Wednesday, October 13, 2010

Saving trees or softer touch for the butt?

It seems that this is the question consumers have to ask themselves if they're considering using toilet paper made of 100% recycled paper. You can guess the answer most of us will give..

The New York Times had an interesting article today on Marcal Small Steps, a company that is selling for 60 years toilet paper that as they say is made 'from paper, not from trees'.

They have now a new marketing campaign and it seems that they're doing well - in any case, much better than the market in general.
But they still have a very small market share in paper product categories ("low single digits"). The reason? Their products are not soft enough for the American consumer.

There is some trade-off here and no matter what the reason is (Darby Hoover of NRDC suggest it's "decades of advertising promoting softness"), most of the consumers will prefer to wipe their tooshie with a softer paper even if it comes on the account of trees.
Trade-off has always been an obstacle in the efforts to green up consumers' behavior. It is very unfortunate, but we have to face reality and think what can be done to get more green paper products purchased.

Right now, according to NRDC, just 10% of the paper products for home contain recycled content. This is very low.
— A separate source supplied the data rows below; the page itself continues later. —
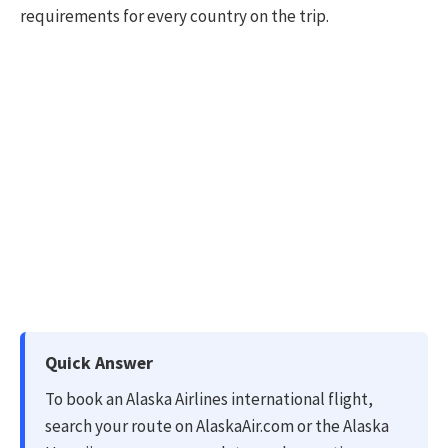
requirements for every country on the trip.
Quick Answer
To book an Alaska Airlines international flight,
search your route on AlaskaAir.com or the Alaska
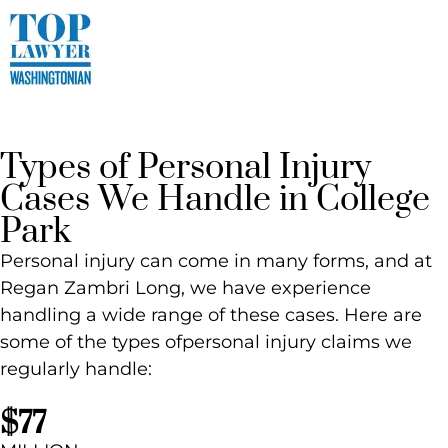
Types of Personal Injury
Cases We Handle in College
Park
Personal injury can come in many forms, and at
Regan Zambri Long, we have experience
handling a wide range of these cases. Here are
some of the types ofpersonal injury claims we
regularly handle:
$77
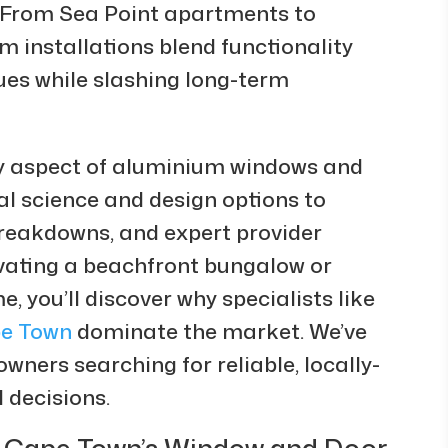
. From Sea Point apartments to
 installations blend functionality
lues while slashing long-term
ry aspect of aluminium windows and
l science and design options to
 breakdowns, and expert provider
ating a beachfront bungalow or
 you’ll discover why specialists like
e Town
dominate the market. We’ve
wners searching for reliable, locally-
 decisions.
Cape Town’s Window and Door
Too low.
Some companies look for middle ground, like Kimberly-Clark (remember their new relationship / partnership with Greenpeace?) that is selling Scott Naturals’ products, which are "only partly made of recycled content, with the toilet paper using the least at 40 percent and napkins the most at 80 percent."

Aric Melzl, senior brand manager for Scott explained on the article that “you can have a product that’s 100 percent recycled with a smaller following or you can have Scott Naturals, where you choose to deliver the quality that folks are expecting with more mass appeal and a bigger business and more impact on the environment than a business that has a smaller following."

He definitely has a point and this is a good way to convert consumers gradually to use greener products, but this is still a partial solution. The other part that I'm missing here is innovation - Can't we really find a way to make sure there won't be any trade-off at all?

I mean, in a day like this, when we are so happy to see the rescue of the 33 Chilean miners, you wonder how we know can save miners captured 2,000 feet below the ground, but have no idea how to make toilet paper from recycled paper that will be soft enough for the American tooshie? (by the way, does anyone know what toilet paper the miners used on the last 69 days?)

Yours,
Raz @ Eco-Libris

Eco-Libris: Promoting sustainable reading!